Let the line containing "reductions in aggressive" serve as the first line of the answer and the final line of the entries as its last, with every line between copied exactly.

- - - -

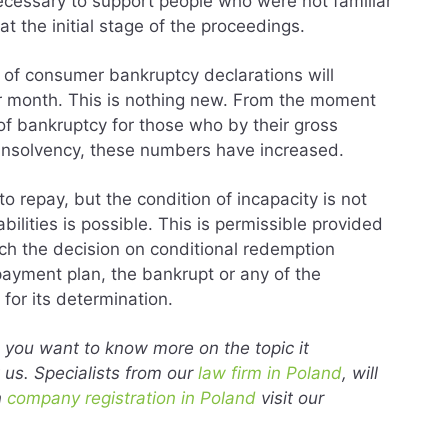
necessary to support people who were not familiar
at the initial stage of the proceedings.
r of consumer bankruptcy declarations will
r month. This is nothing new. From the moment
f bankruptcy for those who by their gross
o insolvency, these numbers have increased.
o repay, but the condition of incapacity is not
bilities is possible. This is permissible provided
ich the decision on conditional redemption
payment plan, the bankrupt or any of the
for its determination.
nd you want to know more on the topic it
us. Specialists from our
law firm in Poland
, will
n
company registration in Poland
visit our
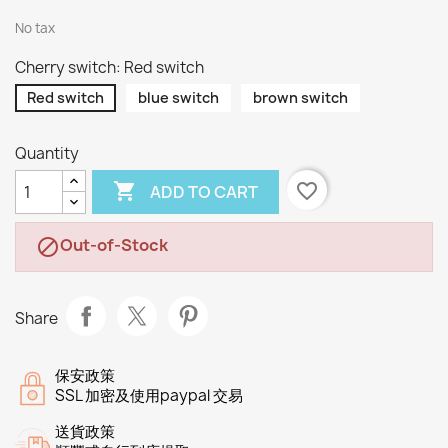
No tax
Cherry switch: Red switch
Red switch
blue switch
brown switch
Quantity

favorite_border
ADD TO CART
Out-of-Stock

Share
保安政策
SSL 加密及使用paypal 交易
送貨政策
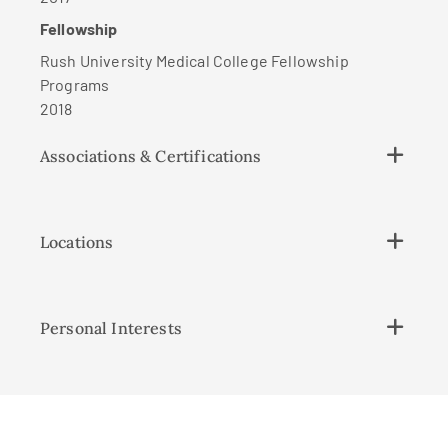
Fellowship
Rush University Medical College Fellowship
Programs
2018
Associations & Certifications
Locations
Personal Interests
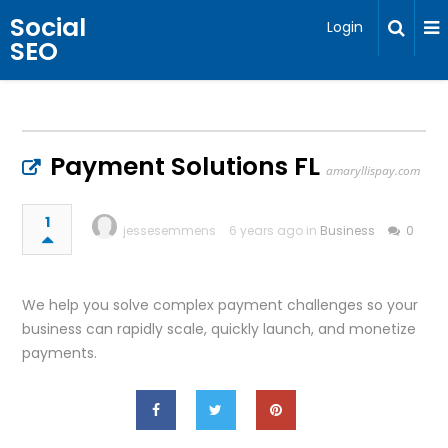
Social
Login
SEO
Payment Solutions FL
amaryllispay.com
1
jessesemmens
6 years ago in
Business
0
We help you solve complex payment challenges so your
business can rapidly scale, quickly launch, and monetize
payments.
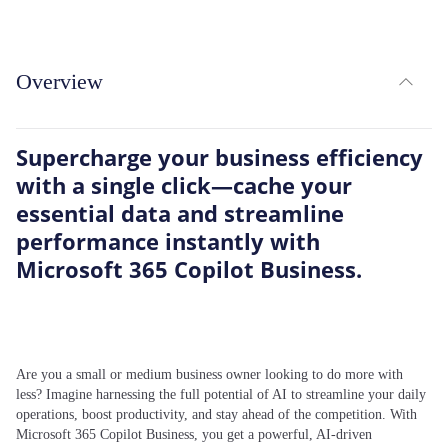
expand_less
Overview
TOG
Supercharge your business efficiency
with a single click—cache your
essential data and streamline
performance instantly with
Microsoft 365 Copilot Business.
Are you a small or medium business owner looking to do more with
less? Imagine harnessing the full potential of AI to streamline your daily
operations, boost productivity, and stay ahead of the competition. With
Microsoft 365 Copilot Business, you get a powerful, AI-driven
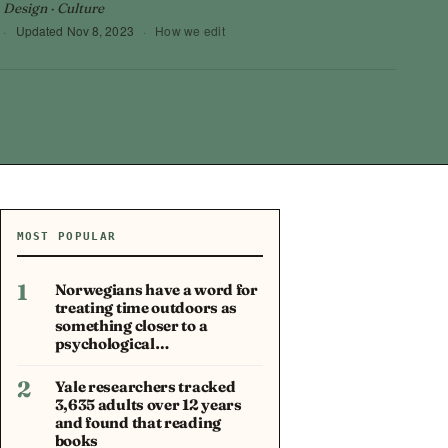
 Design · Culture
·
Updated
Nov 8, 2023
·
How we edit
MOST POPULAR
1
Norwegians have a word for
treating time outdoors as
something closer to a
psychological…
2
Yale researchers tracked
3,635 adults over 12 years
and found that reading
books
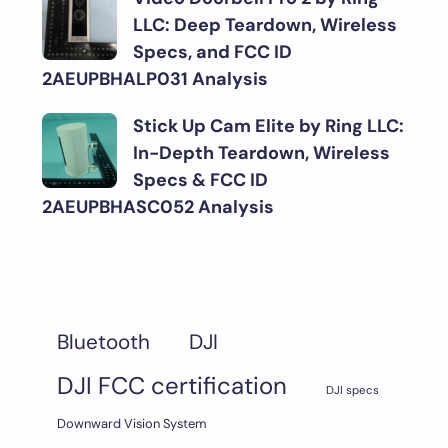
LLC: Deep Teardown, Wireless
Specs, and FCC ID
2AEUPBHALP031 Analysis
Stick Up Cam Elite by Ring LLC:
In-Depth Teardown, Wireless
Specs & FCC ID
2AEUPBHASC052 Analysis
DJI
Bluetooth
DJI FCC certification
DJI specs
Downward Vision System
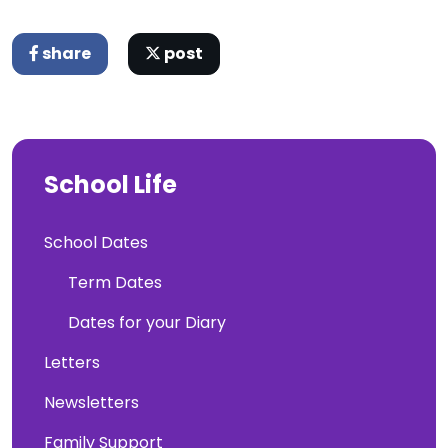
share
post
School Life
School Dates
Term Dates
Dates for your Diary
Letters
Newsletters
Family Support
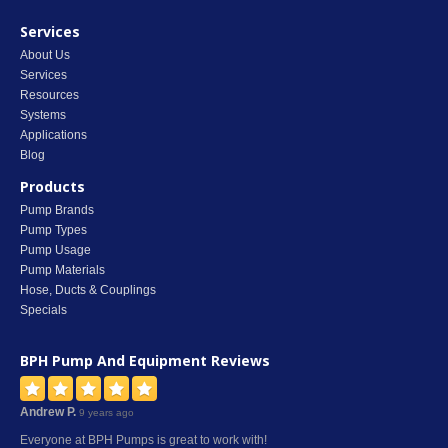
Services
About Us
Services
Resources
Systems
Applications
Blog
Products
Pump Brands
Pump Types
Pump Usage
Pump Materials
Hose, Ducts & Couplings
Specials
BPH Pump And Equipment
Reviews
Andrew P.
9 years ago
Everyone at BPH Pumps is great to work with!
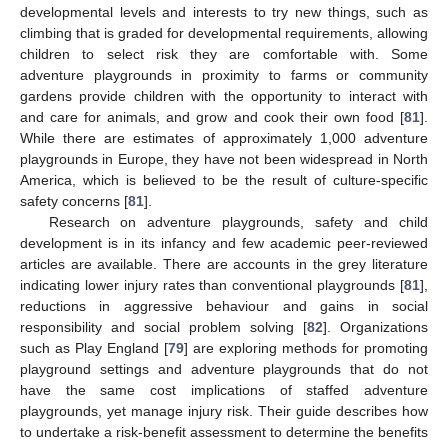
developmental levels and interests to try new things, such as
climbing that is graded for developmental requirements, allowing
children to select risk they are comfortable with. Some
adventure playgrounds in proximity to farms or community
gardens provide children with the opportunity to interact with
and care for animals, and grow and cook their own food [
81
].
While there are estimates of approximately 1,000 adventure
playgrounds in Europe, they have not been widespread in North
America, which is believed to be the result of culture-specific
safety concerns [
81
].
Research on adventure playgrounds, safety and child
development is in its infancy and few academic peer-reviewed
articles are available. There are accounts in the grey literature
indicating lower injury rates than conventional playgrounds [
81
],
reductions in aggressive behaviour and gains in social
responsibility and social problem solving [
82
]. Organizations
such as Play England [
79
] are exploring methods for promoting
playground settings and adventure playgrounds that do not
have the same cost implications of staffed adventure
playgrounds, yet manage injury risk. Their guide describes how
to undertake a risk-benefit assessment to determine the benefits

- - - -

**Solution below:**
reductions in aggressive behaviour and gains in social
responsibility and social problem solving [
82
]. Organizations
such as Play England [
79
] are exploring methods for promoting
playground settings and adventure playgrounds that do not
have the same cost implications of staffed adventure
playgrounds, yet manage injury risk. Their guide describes how
to undertake a risk-benefit assessment to determine the benefits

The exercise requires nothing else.